┌────────
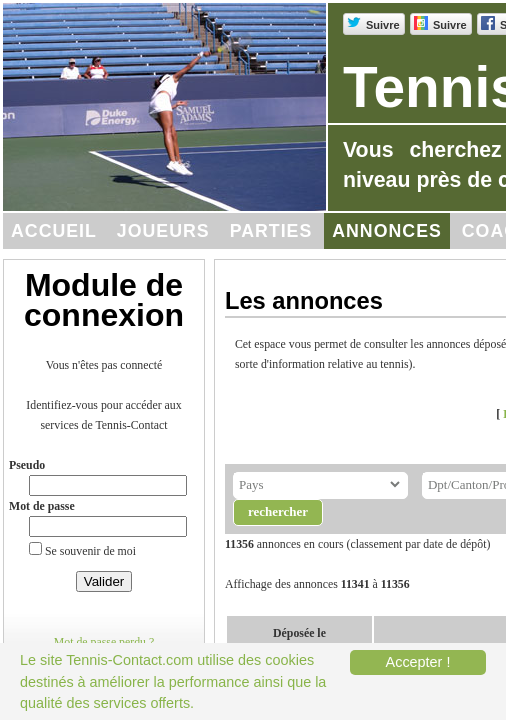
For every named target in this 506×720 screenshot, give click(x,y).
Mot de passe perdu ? (104, 642)
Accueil (54, 231)
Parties (271, 231)
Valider (104, 581)
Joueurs (163, 231)
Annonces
└────────
_WHAT THE TASK ASKS_: Could you print the listing above exactly, without the pictures?

_EXERCISE RESPONSE_:
For every named target in this 506×720 screenshot, give click(x,y).
Mot de passe perdu ? (104, 642)
Accueil (54, 231)
Parties (271, 231)
Valider (104, 581)
Joueurs (163, 231)
Annonces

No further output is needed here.